Interpreting Mixture of Experts Routing through Sparse Autoencoders
Ilya Lasy, Nora Cai
Mentored by Kola Ayonrinde
Working report from the SPAR program. May not reflect the authors' current views.
Abstract
Sparse Mixture-of-Experts (MoE) transformers differ from regular dense transformers by routing each token through only a subset of model parameters, known as expert networks. However, what features determine these routing decisions remains unknown. We suggest that the difficulty of interpreting routing stems from the implicit assumption that each expert specializes in a single monosemantic domain. We relax this assumption and show that, when experts are modeled as specializing in a superposition of many domains, routing behavior becomes highly human-understandable.

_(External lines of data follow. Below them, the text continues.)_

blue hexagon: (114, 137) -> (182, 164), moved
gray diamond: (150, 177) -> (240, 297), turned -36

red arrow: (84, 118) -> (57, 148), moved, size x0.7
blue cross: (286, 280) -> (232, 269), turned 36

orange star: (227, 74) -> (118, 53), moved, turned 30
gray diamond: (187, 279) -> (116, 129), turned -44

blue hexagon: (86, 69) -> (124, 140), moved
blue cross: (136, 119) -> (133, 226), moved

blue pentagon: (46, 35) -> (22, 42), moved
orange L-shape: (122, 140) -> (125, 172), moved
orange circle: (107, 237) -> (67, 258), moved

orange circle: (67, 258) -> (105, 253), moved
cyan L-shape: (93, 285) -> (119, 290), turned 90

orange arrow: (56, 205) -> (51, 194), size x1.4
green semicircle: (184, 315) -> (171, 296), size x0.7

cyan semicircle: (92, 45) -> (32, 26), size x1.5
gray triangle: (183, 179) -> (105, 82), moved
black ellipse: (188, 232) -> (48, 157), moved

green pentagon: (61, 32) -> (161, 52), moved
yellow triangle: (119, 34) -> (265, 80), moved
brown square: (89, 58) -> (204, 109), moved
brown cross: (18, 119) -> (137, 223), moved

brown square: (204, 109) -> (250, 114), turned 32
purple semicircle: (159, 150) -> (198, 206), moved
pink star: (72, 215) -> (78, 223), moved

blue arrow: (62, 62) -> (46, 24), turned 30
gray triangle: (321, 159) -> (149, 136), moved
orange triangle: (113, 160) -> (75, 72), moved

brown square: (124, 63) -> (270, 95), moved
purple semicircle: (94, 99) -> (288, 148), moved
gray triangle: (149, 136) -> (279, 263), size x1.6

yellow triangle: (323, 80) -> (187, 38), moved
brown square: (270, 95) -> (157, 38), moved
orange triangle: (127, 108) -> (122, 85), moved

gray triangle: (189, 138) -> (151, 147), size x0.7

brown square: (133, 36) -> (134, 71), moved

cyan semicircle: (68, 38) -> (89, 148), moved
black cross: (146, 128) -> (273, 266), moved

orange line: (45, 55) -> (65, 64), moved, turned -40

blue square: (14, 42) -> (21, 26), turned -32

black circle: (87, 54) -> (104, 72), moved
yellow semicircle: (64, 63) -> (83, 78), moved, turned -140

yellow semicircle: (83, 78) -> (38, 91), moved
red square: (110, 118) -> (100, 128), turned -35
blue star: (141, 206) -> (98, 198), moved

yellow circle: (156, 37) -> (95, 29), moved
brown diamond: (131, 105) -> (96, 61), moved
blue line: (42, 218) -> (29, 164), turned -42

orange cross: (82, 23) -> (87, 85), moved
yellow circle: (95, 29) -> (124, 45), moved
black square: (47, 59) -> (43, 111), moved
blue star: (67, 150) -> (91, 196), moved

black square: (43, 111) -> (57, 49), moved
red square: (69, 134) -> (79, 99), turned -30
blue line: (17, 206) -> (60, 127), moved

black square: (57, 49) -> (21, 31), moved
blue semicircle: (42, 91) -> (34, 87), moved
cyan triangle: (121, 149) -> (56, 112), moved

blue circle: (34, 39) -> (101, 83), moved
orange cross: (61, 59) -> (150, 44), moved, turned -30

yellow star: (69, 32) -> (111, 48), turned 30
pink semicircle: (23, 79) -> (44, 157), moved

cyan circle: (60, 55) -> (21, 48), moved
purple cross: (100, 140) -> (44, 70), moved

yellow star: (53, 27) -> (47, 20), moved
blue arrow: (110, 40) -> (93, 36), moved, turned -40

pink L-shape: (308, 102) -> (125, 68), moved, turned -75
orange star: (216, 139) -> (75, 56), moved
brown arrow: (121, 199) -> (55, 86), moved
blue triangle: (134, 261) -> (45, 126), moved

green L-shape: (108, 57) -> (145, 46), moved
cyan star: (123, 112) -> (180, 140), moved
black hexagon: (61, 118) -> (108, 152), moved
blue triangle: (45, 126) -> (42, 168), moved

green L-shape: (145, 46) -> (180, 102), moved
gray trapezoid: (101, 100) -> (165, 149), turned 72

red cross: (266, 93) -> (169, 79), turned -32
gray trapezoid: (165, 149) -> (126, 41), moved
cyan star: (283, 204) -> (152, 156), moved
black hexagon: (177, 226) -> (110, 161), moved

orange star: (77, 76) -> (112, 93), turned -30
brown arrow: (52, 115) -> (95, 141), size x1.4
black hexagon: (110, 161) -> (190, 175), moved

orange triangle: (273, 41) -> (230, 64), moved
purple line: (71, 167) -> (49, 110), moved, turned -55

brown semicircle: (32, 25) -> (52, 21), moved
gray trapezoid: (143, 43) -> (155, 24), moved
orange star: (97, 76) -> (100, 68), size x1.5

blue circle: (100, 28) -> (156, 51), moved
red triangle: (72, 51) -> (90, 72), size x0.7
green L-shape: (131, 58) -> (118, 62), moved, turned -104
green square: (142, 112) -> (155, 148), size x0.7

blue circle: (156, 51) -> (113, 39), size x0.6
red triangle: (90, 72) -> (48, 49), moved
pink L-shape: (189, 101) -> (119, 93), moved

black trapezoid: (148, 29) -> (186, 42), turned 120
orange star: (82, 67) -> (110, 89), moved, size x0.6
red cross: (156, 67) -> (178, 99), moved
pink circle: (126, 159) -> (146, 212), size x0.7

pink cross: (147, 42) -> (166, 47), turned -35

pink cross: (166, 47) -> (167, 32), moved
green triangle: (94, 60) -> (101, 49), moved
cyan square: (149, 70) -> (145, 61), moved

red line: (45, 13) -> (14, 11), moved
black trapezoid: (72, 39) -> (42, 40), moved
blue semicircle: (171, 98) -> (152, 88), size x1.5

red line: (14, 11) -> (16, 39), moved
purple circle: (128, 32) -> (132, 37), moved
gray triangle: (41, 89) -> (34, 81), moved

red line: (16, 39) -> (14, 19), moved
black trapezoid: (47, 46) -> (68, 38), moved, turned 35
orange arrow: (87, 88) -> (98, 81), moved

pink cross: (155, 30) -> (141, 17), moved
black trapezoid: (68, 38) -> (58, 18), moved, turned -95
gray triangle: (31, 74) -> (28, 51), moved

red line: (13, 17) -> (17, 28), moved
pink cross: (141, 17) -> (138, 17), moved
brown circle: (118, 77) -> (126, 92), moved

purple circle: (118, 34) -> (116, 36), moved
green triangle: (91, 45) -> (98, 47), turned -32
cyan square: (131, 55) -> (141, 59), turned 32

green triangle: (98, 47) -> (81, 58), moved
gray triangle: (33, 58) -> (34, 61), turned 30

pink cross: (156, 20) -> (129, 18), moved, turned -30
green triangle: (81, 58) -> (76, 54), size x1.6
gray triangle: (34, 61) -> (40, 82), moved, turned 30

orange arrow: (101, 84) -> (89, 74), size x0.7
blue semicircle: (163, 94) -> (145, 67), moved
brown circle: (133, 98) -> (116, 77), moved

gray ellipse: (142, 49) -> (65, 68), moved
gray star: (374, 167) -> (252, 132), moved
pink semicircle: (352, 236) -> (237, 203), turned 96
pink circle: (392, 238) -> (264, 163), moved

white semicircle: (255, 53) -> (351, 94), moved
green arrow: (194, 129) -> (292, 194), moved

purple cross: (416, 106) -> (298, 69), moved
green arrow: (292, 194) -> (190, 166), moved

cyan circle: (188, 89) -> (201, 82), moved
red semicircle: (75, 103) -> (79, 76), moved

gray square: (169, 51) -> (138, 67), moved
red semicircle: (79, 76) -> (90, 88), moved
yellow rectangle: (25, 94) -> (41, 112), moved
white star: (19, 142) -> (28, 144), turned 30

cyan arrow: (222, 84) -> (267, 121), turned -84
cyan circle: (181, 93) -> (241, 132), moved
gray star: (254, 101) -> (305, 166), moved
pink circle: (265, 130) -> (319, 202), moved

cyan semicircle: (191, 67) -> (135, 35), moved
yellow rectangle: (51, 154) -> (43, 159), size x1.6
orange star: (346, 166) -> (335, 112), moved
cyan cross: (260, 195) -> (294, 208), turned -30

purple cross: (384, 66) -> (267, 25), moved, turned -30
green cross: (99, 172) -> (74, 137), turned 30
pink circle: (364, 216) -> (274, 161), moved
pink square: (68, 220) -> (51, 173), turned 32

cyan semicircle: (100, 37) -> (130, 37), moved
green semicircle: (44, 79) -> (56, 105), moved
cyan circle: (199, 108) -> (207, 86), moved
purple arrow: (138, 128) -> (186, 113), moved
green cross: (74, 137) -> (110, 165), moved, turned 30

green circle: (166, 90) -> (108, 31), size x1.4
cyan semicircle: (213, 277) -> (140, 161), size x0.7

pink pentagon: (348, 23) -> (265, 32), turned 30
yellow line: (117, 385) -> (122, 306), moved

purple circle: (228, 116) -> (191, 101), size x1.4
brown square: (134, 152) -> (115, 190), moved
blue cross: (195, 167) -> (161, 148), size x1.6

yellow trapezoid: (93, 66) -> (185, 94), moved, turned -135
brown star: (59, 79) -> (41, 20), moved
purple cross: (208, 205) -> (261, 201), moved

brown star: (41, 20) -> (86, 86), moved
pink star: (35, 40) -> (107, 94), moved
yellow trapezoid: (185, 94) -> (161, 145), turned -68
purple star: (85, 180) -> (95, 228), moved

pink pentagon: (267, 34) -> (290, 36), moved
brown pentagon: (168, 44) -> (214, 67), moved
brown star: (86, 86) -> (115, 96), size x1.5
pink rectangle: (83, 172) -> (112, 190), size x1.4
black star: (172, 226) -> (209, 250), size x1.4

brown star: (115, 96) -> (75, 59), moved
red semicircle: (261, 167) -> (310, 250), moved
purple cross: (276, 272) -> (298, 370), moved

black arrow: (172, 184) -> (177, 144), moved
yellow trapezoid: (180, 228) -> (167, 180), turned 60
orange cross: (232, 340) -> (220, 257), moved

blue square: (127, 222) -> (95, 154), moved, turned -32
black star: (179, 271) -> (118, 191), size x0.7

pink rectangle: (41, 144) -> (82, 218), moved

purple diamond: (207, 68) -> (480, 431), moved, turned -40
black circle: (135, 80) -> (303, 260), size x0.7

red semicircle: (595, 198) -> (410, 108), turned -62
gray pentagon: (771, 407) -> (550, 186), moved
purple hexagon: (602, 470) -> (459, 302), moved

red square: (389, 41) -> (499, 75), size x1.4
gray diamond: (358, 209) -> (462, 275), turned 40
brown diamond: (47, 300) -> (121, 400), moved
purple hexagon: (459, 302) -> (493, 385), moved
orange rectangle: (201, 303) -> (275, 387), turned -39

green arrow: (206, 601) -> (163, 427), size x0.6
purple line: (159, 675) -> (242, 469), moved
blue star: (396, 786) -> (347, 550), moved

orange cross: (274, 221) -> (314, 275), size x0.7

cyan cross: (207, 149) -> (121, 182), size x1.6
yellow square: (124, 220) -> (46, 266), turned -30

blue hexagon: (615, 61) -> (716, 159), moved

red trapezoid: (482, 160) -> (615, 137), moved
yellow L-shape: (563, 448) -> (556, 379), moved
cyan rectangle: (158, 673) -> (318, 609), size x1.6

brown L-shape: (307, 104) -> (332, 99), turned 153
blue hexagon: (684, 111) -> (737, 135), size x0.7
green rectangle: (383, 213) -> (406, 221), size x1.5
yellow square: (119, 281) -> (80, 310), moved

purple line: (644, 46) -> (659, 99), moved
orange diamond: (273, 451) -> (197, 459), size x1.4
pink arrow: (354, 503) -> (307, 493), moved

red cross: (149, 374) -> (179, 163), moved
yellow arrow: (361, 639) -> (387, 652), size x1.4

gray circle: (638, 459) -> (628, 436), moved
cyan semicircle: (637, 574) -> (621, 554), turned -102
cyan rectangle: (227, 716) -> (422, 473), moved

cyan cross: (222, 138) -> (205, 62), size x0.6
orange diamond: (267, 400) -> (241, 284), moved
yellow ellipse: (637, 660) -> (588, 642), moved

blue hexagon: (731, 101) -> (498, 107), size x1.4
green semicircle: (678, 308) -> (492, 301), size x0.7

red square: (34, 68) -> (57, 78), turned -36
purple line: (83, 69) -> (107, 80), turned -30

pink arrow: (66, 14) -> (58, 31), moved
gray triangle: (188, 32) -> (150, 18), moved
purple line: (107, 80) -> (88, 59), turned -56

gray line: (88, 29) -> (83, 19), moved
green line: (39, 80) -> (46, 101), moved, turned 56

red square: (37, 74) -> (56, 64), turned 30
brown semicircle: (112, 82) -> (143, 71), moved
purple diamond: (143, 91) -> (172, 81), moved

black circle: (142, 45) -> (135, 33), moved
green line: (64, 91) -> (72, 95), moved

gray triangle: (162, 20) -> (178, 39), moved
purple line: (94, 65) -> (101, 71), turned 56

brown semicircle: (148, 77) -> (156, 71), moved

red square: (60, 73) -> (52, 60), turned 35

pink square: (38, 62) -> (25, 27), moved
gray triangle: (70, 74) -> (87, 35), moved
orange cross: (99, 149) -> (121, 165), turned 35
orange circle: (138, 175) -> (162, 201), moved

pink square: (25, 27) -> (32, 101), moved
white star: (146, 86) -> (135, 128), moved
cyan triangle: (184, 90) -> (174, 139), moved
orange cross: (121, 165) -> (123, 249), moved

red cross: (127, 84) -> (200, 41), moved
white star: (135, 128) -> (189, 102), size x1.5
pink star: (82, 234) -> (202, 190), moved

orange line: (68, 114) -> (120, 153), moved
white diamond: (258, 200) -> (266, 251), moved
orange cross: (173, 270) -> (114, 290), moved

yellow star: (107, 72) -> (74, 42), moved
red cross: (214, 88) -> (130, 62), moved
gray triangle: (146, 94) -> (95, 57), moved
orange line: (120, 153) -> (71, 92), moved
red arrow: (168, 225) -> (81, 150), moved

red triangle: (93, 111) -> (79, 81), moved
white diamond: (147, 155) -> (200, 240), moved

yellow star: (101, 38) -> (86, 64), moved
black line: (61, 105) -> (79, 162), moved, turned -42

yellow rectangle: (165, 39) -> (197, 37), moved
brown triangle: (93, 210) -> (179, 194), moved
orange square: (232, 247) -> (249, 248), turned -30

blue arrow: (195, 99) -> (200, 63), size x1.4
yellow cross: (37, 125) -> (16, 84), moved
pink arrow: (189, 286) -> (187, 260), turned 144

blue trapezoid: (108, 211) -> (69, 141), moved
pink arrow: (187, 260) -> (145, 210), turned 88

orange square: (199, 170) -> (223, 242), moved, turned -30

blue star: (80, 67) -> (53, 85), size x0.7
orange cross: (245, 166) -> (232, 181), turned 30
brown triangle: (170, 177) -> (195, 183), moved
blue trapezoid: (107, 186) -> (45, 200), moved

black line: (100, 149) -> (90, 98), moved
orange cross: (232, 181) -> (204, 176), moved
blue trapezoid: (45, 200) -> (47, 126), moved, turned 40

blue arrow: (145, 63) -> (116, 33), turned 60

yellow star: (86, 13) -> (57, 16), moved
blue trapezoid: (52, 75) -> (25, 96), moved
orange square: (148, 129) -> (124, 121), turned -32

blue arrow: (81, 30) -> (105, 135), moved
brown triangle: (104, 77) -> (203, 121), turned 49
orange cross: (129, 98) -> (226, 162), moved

In particular, we introduce a method, RouterInterp, which uses Sparse Autoencoder (SAE) features to produce concise natural-language explanations of MoE routing, and achieves 81% recall in predicting expert routing on GPT-OSS-20B, exceeding our best baseline, a bigram model (55%) that predicts routing from token co-occurrence patterns. By aggregating each expert’s most predictive SAE features, we obtain textual explanations that reveal how experts specialize. Our approach demonstrates that SAE features linearly predict expert selection, and that their alignment with routing vectors yields faithful natural language explanations of expert specialization, transforming MoE routing from a black box into an interpretable component that can be monitored and optimized both during model development and post-hoc analysis.